— Directions —
Please return every line from the entries that has the string "library" in it.

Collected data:
*** Begin section ***

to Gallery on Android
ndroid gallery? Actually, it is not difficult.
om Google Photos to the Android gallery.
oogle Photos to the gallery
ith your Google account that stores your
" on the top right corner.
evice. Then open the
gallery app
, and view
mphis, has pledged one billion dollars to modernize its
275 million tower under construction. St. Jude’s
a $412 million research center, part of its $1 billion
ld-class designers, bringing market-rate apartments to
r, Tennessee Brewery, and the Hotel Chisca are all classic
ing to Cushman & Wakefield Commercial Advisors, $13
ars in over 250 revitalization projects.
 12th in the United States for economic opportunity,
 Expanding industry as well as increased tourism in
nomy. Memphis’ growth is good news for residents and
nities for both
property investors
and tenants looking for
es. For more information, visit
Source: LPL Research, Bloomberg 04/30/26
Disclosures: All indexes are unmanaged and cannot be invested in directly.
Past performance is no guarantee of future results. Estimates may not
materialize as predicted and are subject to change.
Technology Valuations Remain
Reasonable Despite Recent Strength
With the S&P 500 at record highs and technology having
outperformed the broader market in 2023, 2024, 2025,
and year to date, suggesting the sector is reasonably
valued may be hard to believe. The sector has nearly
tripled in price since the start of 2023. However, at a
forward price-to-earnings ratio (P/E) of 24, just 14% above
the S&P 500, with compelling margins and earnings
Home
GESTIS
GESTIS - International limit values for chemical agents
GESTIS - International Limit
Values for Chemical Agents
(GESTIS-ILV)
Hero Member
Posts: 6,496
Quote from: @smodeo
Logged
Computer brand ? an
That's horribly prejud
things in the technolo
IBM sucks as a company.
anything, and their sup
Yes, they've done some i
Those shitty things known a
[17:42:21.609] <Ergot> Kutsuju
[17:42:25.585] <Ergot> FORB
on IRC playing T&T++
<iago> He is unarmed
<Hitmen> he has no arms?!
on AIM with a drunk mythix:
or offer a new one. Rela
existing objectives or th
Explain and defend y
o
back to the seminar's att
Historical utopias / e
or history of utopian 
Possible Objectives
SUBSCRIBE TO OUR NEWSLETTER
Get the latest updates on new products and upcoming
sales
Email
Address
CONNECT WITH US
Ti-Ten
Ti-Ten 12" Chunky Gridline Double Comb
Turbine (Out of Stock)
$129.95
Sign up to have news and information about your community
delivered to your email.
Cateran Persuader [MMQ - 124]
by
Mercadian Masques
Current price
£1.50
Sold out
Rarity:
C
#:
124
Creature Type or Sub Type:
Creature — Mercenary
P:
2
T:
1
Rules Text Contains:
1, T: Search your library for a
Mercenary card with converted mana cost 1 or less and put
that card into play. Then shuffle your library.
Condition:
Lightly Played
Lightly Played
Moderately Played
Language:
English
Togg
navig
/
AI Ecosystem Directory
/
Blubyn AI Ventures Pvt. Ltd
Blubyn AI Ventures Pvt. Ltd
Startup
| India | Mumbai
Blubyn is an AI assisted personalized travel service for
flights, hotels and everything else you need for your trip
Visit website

*** End section ***

— Final answer —
1, T: Search your library for a
that card into play. Then shuffle your library.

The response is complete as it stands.